**About this exercise:** What appears from the first line of the records below through the line containing "273C0710 6R0407152,6R0407152E,6R040715" must be reproduced verbatim.

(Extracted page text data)
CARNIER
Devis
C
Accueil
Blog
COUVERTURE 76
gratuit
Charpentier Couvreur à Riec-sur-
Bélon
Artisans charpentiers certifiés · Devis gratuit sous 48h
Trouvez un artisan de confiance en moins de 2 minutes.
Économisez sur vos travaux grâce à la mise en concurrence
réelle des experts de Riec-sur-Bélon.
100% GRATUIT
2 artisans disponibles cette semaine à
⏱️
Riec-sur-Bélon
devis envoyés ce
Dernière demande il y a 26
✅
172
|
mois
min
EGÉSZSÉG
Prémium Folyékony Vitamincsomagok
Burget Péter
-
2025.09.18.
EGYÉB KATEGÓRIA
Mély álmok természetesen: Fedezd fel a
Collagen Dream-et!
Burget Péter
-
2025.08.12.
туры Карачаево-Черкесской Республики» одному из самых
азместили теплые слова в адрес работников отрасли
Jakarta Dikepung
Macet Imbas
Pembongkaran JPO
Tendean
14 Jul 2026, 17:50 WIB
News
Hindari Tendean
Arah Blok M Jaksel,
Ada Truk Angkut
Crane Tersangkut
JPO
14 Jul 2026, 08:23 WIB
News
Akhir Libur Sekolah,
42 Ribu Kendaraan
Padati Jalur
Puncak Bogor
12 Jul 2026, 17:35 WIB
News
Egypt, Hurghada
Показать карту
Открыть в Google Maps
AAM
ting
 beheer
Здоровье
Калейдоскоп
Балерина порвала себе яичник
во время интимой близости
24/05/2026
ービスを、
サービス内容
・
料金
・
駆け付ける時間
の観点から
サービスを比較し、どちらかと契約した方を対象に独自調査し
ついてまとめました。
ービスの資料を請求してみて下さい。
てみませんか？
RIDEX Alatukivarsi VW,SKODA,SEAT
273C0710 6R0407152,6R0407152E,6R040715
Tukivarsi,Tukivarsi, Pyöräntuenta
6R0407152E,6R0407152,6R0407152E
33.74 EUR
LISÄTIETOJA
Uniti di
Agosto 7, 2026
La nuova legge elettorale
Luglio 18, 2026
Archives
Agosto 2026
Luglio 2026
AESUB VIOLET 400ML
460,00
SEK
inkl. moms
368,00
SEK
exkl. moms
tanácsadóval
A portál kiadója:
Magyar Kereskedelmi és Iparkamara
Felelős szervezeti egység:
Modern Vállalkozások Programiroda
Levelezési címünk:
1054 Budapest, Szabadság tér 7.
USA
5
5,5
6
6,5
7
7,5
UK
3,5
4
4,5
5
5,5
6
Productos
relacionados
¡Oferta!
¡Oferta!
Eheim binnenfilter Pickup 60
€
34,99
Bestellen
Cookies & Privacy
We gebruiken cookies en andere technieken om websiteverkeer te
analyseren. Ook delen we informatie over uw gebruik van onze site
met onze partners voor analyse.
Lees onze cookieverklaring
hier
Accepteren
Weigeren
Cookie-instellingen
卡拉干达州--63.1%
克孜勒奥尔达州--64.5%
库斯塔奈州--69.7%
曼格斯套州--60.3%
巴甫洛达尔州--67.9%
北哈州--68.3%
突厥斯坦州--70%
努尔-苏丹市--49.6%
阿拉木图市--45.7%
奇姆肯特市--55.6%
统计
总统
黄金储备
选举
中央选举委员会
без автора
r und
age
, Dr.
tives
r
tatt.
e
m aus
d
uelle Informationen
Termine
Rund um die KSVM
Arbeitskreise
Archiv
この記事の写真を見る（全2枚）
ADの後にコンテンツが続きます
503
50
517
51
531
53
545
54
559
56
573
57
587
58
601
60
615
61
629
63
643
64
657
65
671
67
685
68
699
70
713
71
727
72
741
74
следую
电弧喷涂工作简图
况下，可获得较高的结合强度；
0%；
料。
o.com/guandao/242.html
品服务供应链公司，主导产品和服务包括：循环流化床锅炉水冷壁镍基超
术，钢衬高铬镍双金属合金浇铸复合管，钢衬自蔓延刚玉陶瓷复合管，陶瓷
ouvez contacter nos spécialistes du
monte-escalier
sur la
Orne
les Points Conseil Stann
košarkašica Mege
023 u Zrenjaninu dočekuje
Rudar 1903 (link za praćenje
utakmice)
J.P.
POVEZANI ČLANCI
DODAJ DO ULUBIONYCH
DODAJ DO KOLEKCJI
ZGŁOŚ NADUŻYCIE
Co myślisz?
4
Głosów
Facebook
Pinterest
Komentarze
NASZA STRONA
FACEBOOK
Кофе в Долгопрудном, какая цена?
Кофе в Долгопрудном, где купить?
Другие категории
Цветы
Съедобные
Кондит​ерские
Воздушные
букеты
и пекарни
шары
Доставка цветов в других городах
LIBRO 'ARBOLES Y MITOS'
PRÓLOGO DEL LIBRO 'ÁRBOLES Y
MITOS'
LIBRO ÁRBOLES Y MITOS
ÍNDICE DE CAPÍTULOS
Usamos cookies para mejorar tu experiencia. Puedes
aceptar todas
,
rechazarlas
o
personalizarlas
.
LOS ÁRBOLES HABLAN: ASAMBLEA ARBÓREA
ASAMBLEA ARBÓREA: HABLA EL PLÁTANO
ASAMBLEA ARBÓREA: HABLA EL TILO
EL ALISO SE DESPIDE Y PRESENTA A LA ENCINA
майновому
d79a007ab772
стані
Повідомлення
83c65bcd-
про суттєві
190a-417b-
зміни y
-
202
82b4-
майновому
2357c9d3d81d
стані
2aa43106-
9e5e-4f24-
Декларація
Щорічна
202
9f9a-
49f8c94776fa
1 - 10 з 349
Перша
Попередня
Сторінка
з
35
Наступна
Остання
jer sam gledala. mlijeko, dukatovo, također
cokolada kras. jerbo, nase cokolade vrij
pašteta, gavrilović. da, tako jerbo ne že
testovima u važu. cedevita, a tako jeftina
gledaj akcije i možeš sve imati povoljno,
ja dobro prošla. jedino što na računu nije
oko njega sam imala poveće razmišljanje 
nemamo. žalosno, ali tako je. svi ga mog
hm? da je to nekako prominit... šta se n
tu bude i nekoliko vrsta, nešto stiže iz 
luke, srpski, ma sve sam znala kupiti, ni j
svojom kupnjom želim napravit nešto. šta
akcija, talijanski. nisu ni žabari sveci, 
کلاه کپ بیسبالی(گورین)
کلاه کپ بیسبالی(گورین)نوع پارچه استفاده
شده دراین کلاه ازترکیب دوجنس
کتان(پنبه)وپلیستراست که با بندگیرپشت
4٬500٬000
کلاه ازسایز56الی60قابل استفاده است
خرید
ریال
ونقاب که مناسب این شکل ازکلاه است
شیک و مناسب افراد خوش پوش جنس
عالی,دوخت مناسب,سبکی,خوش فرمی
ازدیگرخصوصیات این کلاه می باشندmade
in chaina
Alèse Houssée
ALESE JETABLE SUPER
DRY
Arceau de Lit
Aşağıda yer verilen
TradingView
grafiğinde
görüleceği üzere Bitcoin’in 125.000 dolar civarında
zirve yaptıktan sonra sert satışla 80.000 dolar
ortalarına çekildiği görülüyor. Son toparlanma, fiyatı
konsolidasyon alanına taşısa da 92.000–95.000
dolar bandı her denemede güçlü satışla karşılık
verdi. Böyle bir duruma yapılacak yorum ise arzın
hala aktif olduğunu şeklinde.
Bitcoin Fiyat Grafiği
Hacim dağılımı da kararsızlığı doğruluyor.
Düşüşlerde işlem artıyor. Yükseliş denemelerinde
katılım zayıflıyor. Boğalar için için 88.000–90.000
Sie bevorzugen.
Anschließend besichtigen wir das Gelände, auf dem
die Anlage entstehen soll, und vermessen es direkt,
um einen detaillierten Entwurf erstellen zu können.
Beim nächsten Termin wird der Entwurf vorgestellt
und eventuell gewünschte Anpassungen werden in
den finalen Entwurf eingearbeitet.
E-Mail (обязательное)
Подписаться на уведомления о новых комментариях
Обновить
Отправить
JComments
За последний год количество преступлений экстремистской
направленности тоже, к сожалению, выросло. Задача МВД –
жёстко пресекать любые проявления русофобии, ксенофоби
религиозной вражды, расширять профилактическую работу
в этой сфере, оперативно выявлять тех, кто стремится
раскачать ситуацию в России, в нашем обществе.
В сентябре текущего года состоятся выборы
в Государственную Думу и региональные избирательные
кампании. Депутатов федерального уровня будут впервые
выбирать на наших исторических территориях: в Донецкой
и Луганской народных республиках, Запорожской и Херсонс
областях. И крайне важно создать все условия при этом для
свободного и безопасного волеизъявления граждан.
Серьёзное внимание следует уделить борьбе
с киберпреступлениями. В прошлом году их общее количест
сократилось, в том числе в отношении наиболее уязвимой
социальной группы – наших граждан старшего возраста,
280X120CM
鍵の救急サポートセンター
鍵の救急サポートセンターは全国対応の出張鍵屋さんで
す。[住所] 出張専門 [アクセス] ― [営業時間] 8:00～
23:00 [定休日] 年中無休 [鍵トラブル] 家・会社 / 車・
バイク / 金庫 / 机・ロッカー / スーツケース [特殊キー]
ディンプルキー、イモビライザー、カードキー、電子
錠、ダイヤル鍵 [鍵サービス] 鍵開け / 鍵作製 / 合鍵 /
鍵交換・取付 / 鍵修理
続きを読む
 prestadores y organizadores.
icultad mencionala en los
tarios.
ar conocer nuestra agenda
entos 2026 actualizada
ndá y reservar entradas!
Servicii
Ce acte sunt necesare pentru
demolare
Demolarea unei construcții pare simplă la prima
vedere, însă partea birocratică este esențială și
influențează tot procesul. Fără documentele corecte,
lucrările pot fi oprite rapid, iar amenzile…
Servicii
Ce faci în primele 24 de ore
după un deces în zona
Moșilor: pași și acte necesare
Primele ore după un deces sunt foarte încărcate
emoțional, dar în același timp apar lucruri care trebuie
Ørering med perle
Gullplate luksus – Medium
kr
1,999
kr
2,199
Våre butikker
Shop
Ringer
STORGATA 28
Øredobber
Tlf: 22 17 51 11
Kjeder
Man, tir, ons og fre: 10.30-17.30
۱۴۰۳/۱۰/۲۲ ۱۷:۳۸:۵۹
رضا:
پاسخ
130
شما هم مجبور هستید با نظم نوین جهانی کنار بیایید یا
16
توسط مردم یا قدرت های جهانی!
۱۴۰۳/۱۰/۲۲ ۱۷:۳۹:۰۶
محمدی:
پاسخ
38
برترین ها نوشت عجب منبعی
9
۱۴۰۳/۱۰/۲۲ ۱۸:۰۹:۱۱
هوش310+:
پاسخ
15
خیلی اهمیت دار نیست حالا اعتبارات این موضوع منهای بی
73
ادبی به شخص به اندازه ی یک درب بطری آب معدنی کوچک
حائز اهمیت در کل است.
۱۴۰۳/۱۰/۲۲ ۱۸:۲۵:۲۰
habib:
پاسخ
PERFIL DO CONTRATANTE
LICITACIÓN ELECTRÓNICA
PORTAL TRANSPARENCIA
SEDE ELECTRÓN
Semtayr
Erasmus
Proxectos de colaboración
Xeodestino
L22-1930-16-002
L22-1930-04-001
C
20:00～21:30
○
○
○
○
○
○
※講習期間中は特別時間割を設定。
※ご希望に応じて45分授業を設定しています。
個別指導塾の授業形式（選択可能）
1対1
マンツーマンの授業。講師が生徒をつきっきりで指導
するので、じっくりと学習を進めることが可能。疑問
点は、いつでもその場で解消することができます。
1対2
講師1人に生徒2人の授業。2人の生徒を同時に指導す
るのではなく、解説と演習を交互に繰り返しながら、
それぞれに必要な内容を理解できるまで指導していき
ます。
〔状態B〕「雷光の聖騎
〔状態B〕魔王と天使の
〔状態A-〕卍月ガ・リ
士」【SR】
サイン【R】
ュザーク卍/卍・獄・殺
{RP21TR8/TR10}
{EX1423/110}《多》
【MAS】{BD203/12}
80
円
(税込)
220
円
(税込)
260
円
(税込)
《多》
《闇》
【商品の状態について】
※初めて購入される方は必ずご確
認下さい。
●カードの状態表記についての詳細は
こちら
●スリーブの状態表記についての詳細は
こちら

**Final answer:**
CARNIER
Devis
C
Accueil
Blog
COUVERTURE 76
gratuit
Charpentier Couvreur à Riec-sur-
Bélon
Artisans charpentiers certifiés · Devis gratuit sous 48h
Trouvez un artisan de confiance en moins de 2 minutes.
Économisez sur vos travaux grâce à la mise en concurrence
réelle des experts de Riec-sur-Bélon.
100% GRATUIT
2 artisans disponibles cette semaine à
⏱️
Riec-sur-Bélon
devis envoyés ce
Dernière demande il y a 26
✅
172
|
mois
min
EGÉSZSÉG
Prémium Folyékony Vitamincsomagok
Burget Péter
-
2025.09.18.
EGYÉB KATEGÓRIA
Mély álmok természetesen: Fedezd fel a
Collagen Dream-et!
Burget Péter
-
2025.08.12.
туры Карачаево-Черкесской Республики» одному из самых
азместили теплые слова в адрес работников отрасли
Jakarta Dikepung
Macet Imbas
Pembongkaran JPO
Tendean
14 Jul 2026, 17:50 WIB
News
Hindari Tendean
Arah Blok M Jaksel,
Ada Truk Angkut
Crane Tersangkut
JPO
14 Jul 2026, 08:23 WIB
News
Akhir Libur Sekolah,
42 Ribu Kendaraan
Padati Jalur
Puncak Bogor
12 Jul 2026, 17:35 WIB
News
Egypt, Hurghada
Показать карту
Открыть в Google Maps
AAM
ting
 beheer
Здоровье
Калейдоскоп
Балерина порвала себе яичник
во время интимой близости
24/05/2026
ービスを、
サービス内容
・
料金
・
駆け付ける時間
の観点から
サービスを比較し、どちらかと契約した方を対象に独自調査し
ついてまとめました。
ービスの資料を請求してみて下さい。
てみませんか？
RIDEX Alatukivarsi VW,SKODA,SEAT
273C0710 6R0407152,6R0407152E,6R040715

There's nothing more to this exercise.